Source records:
================================
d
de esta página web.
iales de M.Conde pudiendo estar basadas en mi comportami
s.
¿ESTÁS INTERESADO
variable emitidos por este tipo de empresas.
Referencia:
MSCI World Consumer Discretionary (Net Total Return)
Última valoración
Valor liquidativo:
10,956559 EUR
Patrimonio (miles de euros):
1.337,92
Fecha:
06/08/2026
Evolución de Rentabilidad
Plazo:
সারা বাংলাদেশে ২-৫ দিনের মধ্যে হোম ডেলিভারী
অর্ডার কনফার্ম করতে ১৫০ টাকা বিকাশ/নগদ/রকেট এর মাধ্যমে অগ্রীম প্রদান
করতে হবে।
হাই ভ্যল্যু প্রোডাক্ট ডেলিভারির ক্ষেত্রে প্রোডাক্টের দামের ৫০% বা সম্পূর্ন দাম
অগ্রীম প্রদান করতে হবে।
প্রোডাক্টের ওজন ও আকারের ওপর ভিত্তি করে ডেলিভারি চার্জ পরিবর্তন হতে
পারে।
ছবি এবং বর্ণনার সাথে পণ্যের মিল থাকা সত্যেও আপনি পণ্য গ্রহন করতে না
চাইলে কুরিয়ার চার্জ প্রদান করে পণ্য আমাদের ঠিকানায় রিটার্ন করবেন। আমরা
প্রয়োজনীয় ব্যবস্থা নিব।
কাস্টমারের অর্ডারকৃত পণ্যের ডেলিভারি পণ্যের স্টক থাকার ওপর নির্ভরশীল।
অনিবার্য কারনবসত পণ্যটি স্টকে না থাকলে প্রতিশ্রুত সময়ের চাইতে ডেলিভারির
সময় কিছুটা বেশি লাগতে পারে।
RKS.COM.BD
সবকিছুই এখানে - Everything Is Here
================================
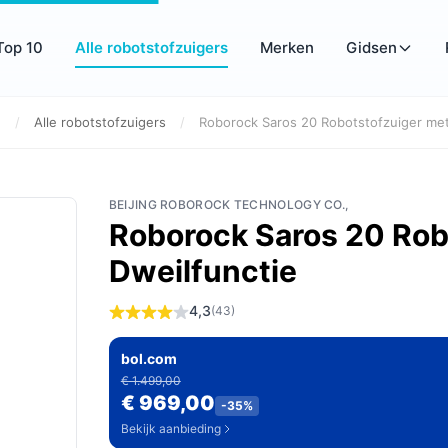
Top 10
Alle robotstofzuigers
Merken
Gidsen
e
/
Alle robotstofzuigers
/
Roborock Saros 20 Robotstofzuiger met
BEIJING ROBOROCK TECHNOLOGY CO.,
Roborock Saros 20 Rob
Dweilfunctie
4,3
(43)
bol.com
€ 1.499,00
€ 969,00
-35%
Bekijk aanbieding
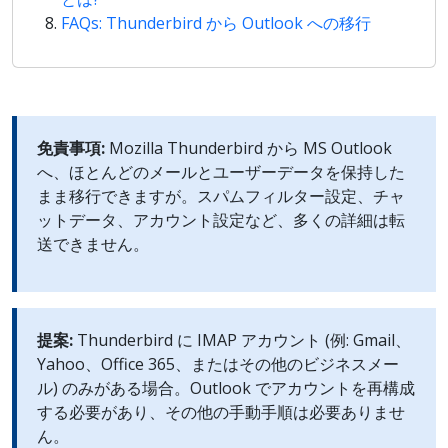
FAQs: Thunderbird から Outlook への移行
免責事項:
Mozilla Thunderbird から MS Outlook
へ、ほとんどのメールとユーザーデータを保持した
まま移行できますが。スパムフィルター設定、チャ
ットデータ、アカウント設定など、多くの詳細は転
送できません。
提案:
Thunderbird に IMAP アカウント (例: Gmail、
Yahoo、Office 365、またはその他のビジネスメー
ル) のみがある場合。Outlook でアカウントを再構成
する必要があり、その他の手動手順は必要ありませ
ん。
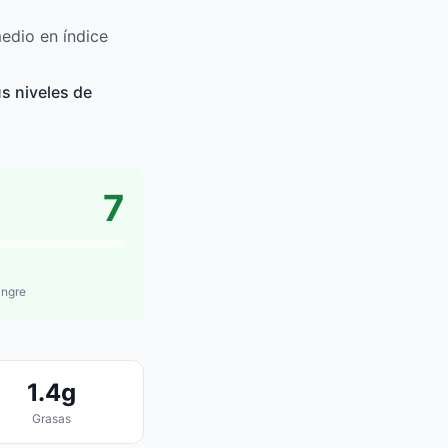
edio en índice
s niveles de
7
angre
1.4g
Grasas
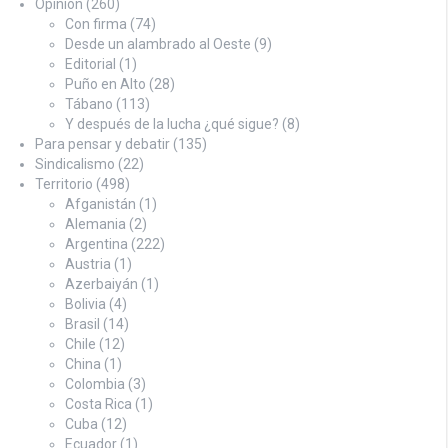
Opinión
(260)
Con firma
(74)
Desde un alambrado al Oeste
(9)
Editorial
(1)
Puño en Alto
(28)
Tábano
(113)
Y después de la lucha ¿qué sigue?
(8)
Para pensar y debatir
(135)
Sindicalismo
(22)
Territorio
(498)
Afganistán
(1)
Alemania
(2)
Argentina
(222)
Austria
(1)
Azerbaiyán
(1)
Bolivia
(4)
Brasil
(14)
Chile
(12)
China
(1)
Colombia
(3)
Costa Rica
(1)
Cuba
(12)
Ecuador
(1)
================================
ACTION ITEM:
When a line in the entries above contains "Outlook", count it; please answer with the number only.

OUTPUT OF THE EXERCISE:
3